๐งต Untitled Thread
Anonymous at Sun, 30 Jun 2024 22:18:23 UTC No. 16262037
> be me
> looking into AGI startup
> ask the developer if their AGI is real or just a fancy wrapper for a chat model
> they don't understand
> pull out illustrated diagram explaining what is AGI and what is wrapper
> they laugh and say "it's a real AGI, sir"
> run evals
> it's just a fancy wrapper for a chat model
Anonymous at Sun, 30 Jun 2024 22:36:19 UTC No. 16262058
>>16262037
Real AI is centuries away
Anonymous at Sun, 30 Jun 2024 23:37:30 UTC No. 16262121
Frog thread bumped
Anonymous at Mon, 1 Jul 2024 00:08:58 UTC No. 16262146
I wish people would actually research pre chat model rlhf base models, they are so much better. Unfortunately using them requires talent so the skill floor is higher.
Anonymous at Mon, 1 Jul 2024 00:14:09 UTC No. 16262152
>>16262037
how about you go back to the 'ddit
Anonymous at Mon, 1 Jul 2024 00:36:23 UTC No. 16262170
Man what a shitty boring stale meme. Did you steal this from twitter?
Anonymous at Mon, 1 Jul 2024 03:36:57 UTC No. 16262379
>>16262146
got any good links or resources? i crave AI research that isn't just "perceptron but large"
Anonymous at Mon, 1 Jul 2024 03:54:22 UTC No. 16262403
>>16262379
no, anon, that's exactly what that still is. it's just modifying the training procedure. while more of a customization of the resulting probability distributions in the output than just feeding data in, it's still just regurgitating a probability function, just now with "reinforcement learning/human feedback" adjustments to it. perceptrons are basically the only architecture we can run or train efficiently, and have been for over half a century.

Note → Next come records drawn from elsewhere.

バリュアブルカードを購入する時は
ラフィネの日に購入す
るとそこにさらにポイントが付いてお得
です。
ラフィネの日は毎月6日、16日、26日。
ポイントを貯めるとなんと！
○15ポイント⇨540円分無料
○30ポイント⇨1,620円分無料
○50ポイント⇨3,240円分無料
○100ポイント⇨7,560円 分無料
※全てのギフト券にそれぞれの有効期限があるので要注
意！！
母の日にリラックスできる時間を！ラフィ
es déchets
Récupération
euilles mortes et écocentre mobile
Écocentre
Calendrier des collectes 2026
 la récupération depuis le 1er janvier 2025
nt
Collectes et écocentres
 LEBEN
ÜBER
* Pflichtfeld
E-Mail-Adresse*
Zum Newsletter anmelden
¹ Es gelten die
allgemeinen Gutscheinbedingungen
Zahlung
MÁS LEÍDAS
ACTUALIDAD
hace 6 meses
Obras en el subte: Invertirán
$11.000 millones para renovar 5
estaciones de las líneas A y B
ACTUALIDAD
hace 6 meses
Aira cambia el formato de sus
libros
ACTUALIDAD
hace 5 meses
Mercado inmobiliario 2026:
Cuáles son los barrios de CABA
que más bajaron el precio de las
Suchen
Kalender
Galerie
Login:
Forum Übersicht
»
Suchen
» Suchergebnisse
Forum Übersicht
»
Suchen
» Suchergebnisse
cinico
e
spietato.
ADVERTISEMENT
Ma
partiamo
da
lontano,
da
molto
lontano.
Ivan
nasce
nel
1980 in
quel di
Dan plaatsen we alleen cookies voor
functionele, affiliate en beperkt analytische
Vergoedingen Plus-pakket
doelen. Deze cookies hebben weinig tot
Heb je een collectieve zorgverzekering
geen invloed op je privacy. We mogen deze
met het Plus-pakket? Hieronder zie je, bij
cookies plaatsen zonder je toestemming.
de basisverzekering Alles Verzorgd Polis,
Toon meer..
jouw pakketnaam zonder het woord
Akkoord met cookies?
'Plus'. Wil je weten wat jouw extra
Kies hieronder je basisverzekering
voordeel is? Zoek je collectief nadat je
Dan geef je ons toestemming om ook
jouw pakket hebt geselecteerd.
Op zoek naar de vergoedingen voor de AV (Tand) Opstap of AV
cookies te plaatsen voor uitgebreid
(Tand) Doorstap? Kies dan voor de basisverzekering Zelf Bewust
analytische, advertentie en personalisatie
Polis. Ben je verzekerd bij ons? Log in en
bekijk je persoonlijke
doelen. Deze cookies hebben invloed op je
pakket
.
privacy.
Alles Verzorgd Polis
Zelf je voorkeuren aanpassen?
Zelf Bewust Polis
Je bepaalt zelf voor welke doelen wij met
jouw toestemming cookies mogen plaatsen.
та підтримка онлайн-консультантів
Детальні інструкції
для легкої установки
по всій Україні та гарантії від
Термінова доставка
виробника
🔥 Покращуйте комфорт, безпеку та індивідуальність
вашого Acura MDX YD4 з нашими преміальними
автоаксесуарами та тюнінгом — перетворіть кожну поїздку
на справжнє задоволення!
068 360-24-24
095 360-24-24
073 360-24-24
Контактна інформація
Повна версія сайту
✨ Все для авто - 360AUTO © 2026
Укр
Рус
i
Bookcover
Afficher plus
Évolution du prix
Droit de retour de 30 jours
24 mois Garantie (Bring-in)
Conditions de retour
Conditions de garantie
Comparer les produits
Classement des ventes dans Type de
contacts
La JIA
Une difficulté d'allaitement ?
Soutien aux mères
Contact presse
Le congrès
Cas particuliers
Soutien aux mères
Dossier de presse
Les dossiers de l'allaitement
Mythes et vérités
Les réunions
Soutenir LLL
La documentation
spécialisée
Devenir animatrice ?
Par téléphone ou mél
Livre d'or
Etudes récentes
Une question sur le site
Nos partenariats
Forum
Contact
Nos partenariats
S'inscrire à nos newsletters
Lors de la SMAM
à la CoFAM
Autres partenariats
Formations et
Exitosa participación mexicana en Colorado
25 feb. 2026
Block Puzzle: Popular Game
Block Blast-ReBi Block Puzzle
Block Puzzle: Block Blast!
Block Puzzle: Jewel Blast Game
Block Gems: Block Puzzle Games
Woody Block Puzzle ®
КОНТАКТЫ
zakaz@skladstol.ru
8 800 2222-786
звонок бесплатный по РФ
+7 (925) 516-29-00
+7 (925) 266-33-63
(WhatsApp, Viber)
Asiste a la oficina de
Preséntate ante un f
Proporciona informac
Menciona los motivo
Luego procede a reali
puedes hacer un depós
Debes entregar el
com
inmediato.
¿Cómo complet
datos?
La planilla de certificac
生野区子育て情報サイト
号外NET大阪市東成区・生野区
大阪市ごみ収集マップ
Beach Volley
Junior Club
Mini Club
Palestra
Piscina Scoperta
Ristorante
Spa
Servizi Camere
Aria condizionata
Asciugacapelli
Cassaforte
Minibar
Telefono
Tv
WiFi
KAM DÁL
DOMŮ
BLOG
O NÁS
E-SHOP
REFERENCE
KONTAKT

we actually know biological brains don't work like that, assuming neuron/synapse architecture is the "source" of intelligence. real brains have feedback paths and cyclical structures that perceptrons lack (between each perceptron layer is a complete bipartite digraph that only moves in one direction; there's no way for information to move anywhere but to the outputs - no, backpropagation isn't the same thing, that's a process outside the perceptron to adjust the weights during training), and we legitimately have no idea how to train artificial neural nets with cyclic subgraphs efficiently like we do with perceptrons. we also have no idea how to train even perceptrons in real time. and we've been stuck there for half a century.